China’s regional similarities

China is huge. The municipality of Chongqing has nearly the same number of people as the country of Canada. The many threads spread of geography, history, and people in each area are woven into a diverse textured pattern of language, culture, and food made up of 1.2 billion people.

Regional customs are evident in all the places Brad has travelled. Yet there are a few things that seem similar throughout the country.

“Our hosts are working to make us comfortable and show that they’re doing well. Everywhere I’ve gone, the banquets they put on are bountiful,” Brad says. “There’s so much food. You have to pace yourself, because if your plate empties, someone will put more food on it!”

In many locations, business meals happen in private rooms. There might be several such private rooms on each corridor, each with their own party. A round table sits in the center of the room. “The tables have lazy-Susans, so that shared dishes can be easily circled around. I try everything and figure out what I like, and if I’m not feeling adventurous I just watch for my favorites to come around again.”

A round table surrounded by plush chairs with a lazy-Susan in the middle shows the remains of a large meal.
Shared meals are a universal way of building relationships.

Regardless of the types of food, the focus on relationship around a generous table is the same.

Another consistent part of the business meal is the tradition of drinking. This is not quite the same as the pub culture of the UK or the cocktail culture of North America. Alcohol is brought out as a way of celebrating and creating connection. New Years, weddings, and business meals all have traditions associated with alcohol.

“There’s a high-test Chinese wine that’s been offered everywhere I go. You sip it over the evening, but there is also a toasting tradition of drinking it all it all at once, offering the salut of ‘ganbei!’ along with your hosts. This is like saying ‘bottom’s up!’ It’s probably 120-proof. Very potent. You’ll have a driver who isn’t drinking, and they’ll usually toast with water: if you don’t want to drink, you can toast with water, too.”

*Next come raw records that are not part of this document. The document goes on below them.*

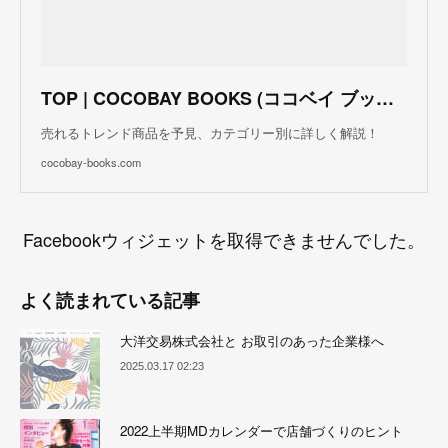
TOP | COCOBAY BOOKS (ココベイ ブックス)
売れるトレンド商品を予見、カテゴリー別に詳しく解説！
cocobay-books.com
Facebookウィジェットを取得できませんでした。
よく読まれている記事
大洋交易株式会社と お取引のあった企業様へ
2025.03.17 02:23
2022上半期MDカレンダーで店舗づくりのヒント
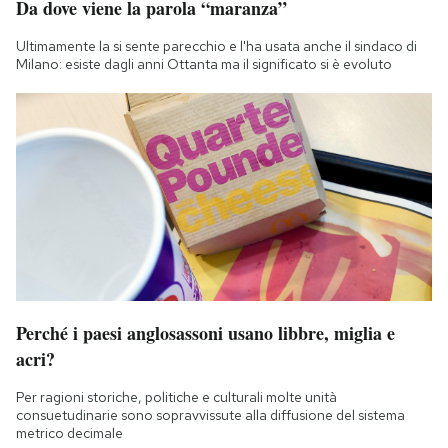
Da dove viene la parola “maranza”
Ultimamente la si sente parecchio e l'ha usata anche il sindaco di
Milano: esiste dagli anni Ottanta ma il significato si è evoluto
Perché i paesi anglosassoni usano libbre, miglia e
acri?
Per ragioni storiche, politiche e culturali molte unità
consuetudinarie sono sopravvissute alla diffusione del sistema
metrico decimale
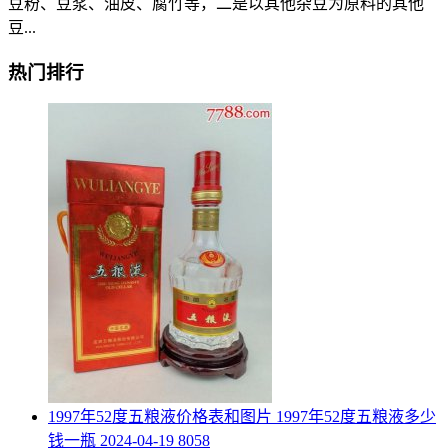
豆粉、豆浆、油皮、腐竹等，二是以其他杂豆为原料的其他
豆...
热门排行
​1997年52度五粮液价格表和图片 1997年52度五粮液多少
钱一瓶
2024-04-19
8058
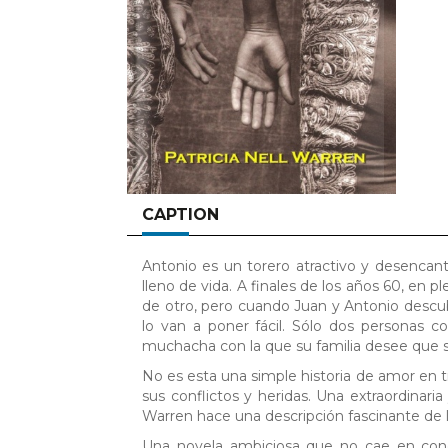
CAPTION
Antonio es un torero atractivo y desencan
lleno de vida. A finales de los años 60, en
de otro, pero cuando Juan y Antonio descubren
lo van a poner fácil. Sólo dos personas 
muchacha con la que su familia desee que s
No es esta una simple historia de amor en t
sus conflictos y heridas. Una extraordinar
Warren hace una descripción fascinante de 
Una novela ambiciosa que no cae en concesi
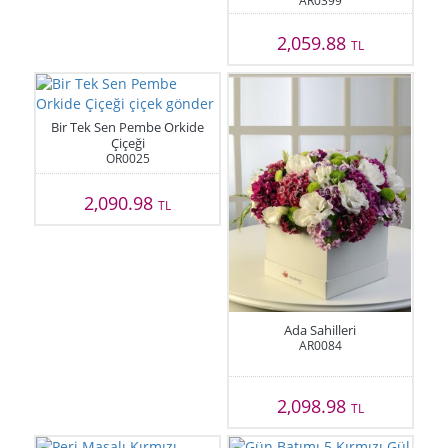
AR0399
2,059.88
TL
Bir Tek Sen Pembe Orkide
Çiçeği
OR0025
2,090.98
TL
Ada Sahilleri
AR0084
2,098.98
TL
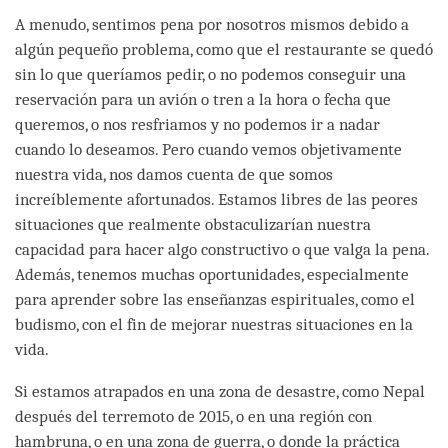
A menudo, sentimos pena por nosotros mismos debido a
algún pequeño problema, como que el restaurante se quedó
sin lo que queríamos pedir, o no podemos conseguir una
reservación para un avión o tren a la hora o fecha que
queremos, o nos resfriamos y no podemos ir a nadar
cuando lo deseamos. Pero cuando vemos objetivamente
nuestra vida, nos damos cuenta de que somos
increíblemente afortunados. Estamos libres de las peores
situaciones que realmente obstaculizarían nuestra
capacidad para hacer algo constructivo o que valga la pena.
Además, tenemos muchas oportunidades, especialmente
para aprender sobre las enseñanzas espirituales, como el
budismo, con el fin de mejorar nuestras situaciones en la
vida.
Si estamos atrapados en una zona de desastre, como Nepal
después del terremoto de 2015, o en una región con
hambruna, o en una zona de guerra, o donde la práctica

Brad shakes his head with some wonder. “In several of the restaurants our waitress has also come around and had these drinks—one with each of us!”

Creating connections across the globe

Over the past two decades, Reliance Foundry has moved entirely to contract manufacture with partners in many jurisdictions all over the world. Brad still travels to vendors to continue to keep an eye on quality and consistency, and although the long days are sometimes a challenge, the transition between cultures is not.

Reliance Foundry has a long tradition locally, with almost a century of good relationships between other foundry owners and client groups. As a small family manufacturer, something similar to guanxi underwrote those networks: getting to know each other, and working together, over the years. Learning how to make those connections across the globe and across language barriers in the end was a lot less foreign, and a lot less nerve-wracking for Brad, than it first seemed it would be. Building a mutually-beneficial business relationship based on honor, reciprocity, and good practice made him feel right at home.